Establish how many lines in the material below include the word "primariaclujnapoca", then give the count alone.

[[ Data listing open ]]

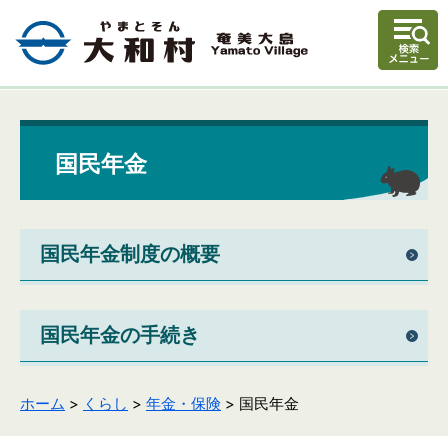
国民年金
国民年金制度の概要
国民年金の手続き
ホーム
>
くらし
>
年金・保険
> 国民年金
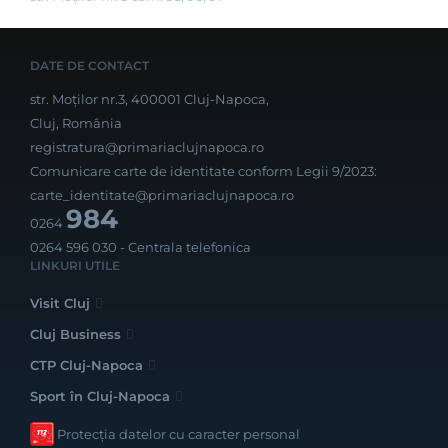
DATE DE CONTACT
str. Moților nr.3, 400001 Cluj-Napoca,
Cluj, România
registratura@primariaclujnapoca.ro
Comunicare carte de identitate conform Legii 9/2023:
carte_identitate@primariaclujnapoca.ro
984
0264
0264 596 030
- Centrala telefonica
LINKURI UTILE
Visit Cluj
Cluj Business
CTP Cluj-Napoca
Sport în Cluj-Napoca
Protecția datelor cu caracter personal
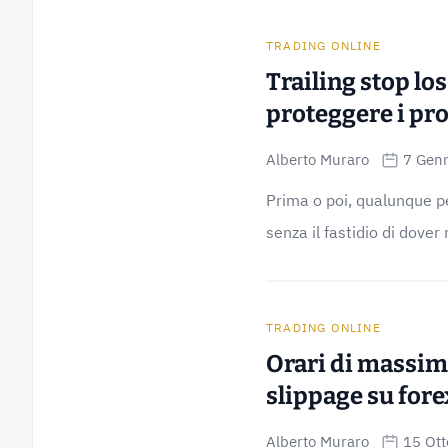
TRADING ONLINE
Trailing stop lo
proteggere i pro
Alberto Muraro
7 Gen
Prima o poi, qualunque p
senza il fastidio di dover 
TRADING ONLINE
Orari di massima
slippage su fore
Alberto Muraro
15 Ot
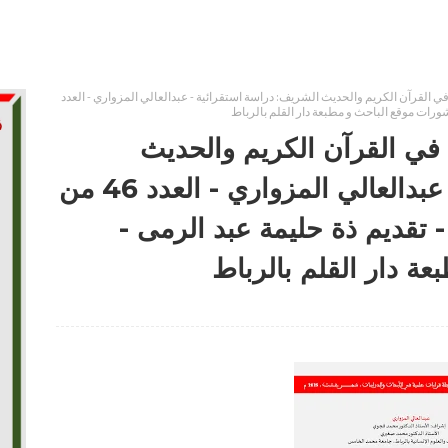
في القرآن الكريم والحديث الشريف: دراسة استقرائية - عبدالعالي المزواري - العدد
 في القرآن الكريم والحديث
الشريف: دراسة استقرائية - عبدالعالي المزواري - العدد 46 من
- تقديم ذة حليمة عبد الرمى -
ة دار القلم بالرباط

[[ Data listing closed ]]

*Result for this task:* 2